Copies of all lines that contain "batterijen" are needed; take them from the data below.

* Page-level text extractions:

————

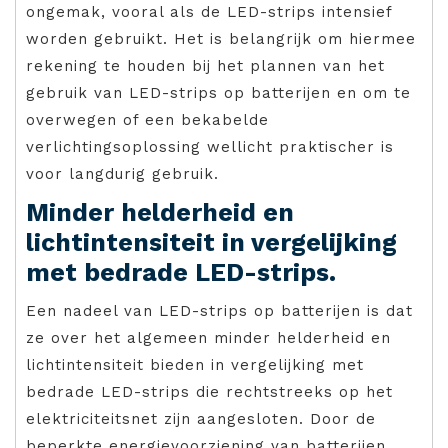
ongemak, vooral als de LED-strips intensief
worden gebruikt. Het is belangrijk om hiermee
rekening te houden bij het plannen van het
gebruik van LED-strips op batterijen en om te
overwegen of een bekabelde
verlichtingsoplossing wellicht praktischer is
voor langdurig gebruik.
Minder helderheid en
lichtintensiteit in vergelijking
met bedrade LED-strips.
Een nadeel van LED-strips op batterijen is dat
ze over het algemeen minder helderheid en
lichtintensiteit bieden in vergelijking met
bedrade LED-strips die rechtstreeks op het
elektriciteitsnet zijn aangesloten. Door de
beperkte energievoorziening van batterijen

————

* Solution to the exercise:
gebruik van LED-strips op batterijen en om te
Een nadeel van LED-strips op batterijen is dat
beperkte energievoorziening van batterijen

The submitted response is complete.